(Dataset records)
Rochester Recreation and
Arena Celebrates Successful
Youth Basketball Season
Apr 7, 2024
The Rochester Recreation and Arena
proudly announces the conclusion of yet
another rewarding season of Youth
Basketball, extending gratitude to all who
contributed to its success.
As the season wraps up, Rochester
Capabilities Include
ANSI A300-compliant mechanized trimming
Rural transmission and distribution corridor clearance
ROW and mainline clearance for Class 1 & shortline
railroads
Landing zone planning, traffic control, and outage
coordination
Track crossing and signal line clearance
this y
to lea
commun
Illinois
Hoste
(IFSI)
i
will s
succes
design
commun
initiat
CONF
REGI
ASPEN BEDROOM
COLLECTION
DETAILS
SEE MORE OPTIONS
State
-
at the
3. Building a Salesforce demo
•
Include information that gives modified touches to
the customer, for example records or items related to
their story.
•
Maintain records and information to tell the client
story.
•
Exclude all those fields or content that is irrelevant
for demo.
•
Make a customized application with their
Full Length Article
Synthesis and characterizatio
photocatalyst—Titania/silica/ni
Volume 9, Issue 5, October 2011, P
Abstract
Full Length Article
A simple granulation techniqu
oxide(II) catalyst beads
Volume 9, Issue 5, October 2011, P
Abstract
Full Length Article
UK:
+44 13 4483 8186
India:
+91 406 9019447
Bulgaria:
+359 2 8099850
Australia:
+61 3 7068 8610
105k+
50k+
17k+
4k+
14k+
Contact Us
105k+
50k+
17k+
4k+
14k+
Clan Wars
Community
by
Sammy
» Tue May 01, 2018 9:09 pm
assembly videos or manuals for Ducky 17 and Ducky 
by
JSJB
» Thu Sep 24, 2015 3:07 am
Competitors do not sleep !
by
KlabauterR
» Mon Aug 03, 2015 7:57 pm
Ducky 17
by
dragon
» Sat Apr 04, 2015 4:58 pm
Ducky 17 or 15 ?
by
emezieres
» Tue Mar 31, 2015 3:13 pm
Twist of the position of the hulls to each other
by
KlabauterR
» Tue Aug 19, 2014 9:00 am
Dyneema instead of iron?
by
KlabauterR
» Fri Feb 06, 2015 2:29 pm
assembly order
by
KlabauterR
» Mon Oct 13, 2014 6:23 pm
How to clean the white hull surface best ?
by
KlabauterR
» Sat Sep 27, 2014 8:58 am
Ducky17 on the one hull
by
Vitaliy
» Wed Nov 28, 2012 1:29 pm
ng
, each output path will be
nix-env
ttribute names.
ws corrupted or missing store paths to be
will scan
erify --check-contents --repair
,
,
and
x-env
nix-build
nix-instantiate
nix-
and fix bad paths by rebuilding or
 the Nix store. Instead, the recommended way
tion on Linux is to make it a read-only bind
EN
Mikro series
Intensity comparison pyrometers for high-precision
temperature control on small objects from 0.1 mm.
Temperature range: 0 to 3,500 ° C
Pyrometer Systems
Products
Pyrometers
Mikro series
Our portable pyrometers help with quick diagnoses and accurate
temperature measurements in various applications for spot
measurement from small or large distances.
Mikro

§ **Try it**:
Repeat all of the data exactly.

§ **Output for this exercise**:
Rochester Recreation and
Arena Celebrates Successful
Youth Basketball Season
Apr 7, 2024
The Rochester Recreation and Arena
proudly announces the conclusion of yet
another rewarding season of Youth
Basketball, extending gratitude to all who
contributed to its success.
As the season wraps up, Rochester
Capabilities Include
ANSI A300-compliant mechanized trimming
Rural transmission and distribution corridor clearance
ROW and mainline clearance for Class 1 & shortline
railroads
Landing zone planning, traffic control, and outage
coordination
Track crossing and signal line clearance
this y
to lea
commun
Illinois
Hoste
(IFSI)
i
will s
succes
design
commun
initiat
CONF
REGI
ASPEN BEDROOM
COLLECTION
DETAILS
SEE MORE OPTIONS
State
-
at the
3. Building a Salesforce demo
•
Include information that gives modified touches to
the customer, for example records or items related to
their story.
•
Maintain records and information to tell the client
story.
•
Exclude all those fields or content that is irrelevant
for demo.
•
Make a customized application with their
Full Length Article
Synthesis and characterizatio
photocatalyst—Titania/silica/ni
Volume 9, Issue 5, October 2011, P
Abstract
Full Length Article
A simple granulation techniqu
oxide(II) catalyst beads
Volume 9, Issue 5, October 2011, P
Abstract
Full Length Article
UK:
+44 13 4483 8186
India:
+91 406 9019447
Bulgaria:
+359 2 8099850
Australia:
+61 3 7068 8610
105k+
50k+
17k+
4k+
14k+
Contact Us
105k+
50k+
17k+
4k+
14k+
Clan Wars
Community
by
Sammy
» Tue May 01, 2018 9:09 pm
assembly videos or manuals for Ducky 17 and Ducky 
by
JSJB
» Thu Sep 24, 2015 3:07 am
Competitors do not sleep !
by
KlabauterR
» Mon Aug 03, 2015 7:57 pm
Ducky 17
by
dragon
» Sat Apr 04, 2015 4:58 pm
Ducky 17 or 15 ?
by
emezieres
» Tue Mar 31, 2015 3:13 pm
Twist of the position of the hulls to each other
by
KlabauterR
» Tue Aug 19, 2014 9:00 am
Dyneema instead of iron?
by
KlabauterR
» Fri Feb 06, 2015 2:29 pm
assembly order
by
KlabauterR
» Mon Oct 13, 2014 6:23 pm
How to clean the white hull surface best ?
by
KlabauterR
» Sat Sep 27, 2014 8:58 am
Ducky17 on the one hull
by
Vitaliy
» Wed Nov 28, 2012 1:29 pm
ng
, each output path will be
nix-env
ttribute names.
ws corrupted or missing store paths to be
will scan
erify --check-contents --repair
,
,
and
x-env
nix-build
nix-instantiate
nix-
and fix bad paths by rebuilding or
 the Nix store. Instead, the recommended way
tion on Linux is to make it a read-only bind
EN
Mikro series
Intensity comparison pyrometers for high-precision
temperature control on small objects from 0.1 mm.
Temperature range: 0 to 3,500 ° C
Pyrometer Systems
Products
Pyrometers
Mikro series
Our portable pyrometers help with quick diagnoses and accurate
temperature measurements in various applications for spot
measurement from small or large distances.
Mikro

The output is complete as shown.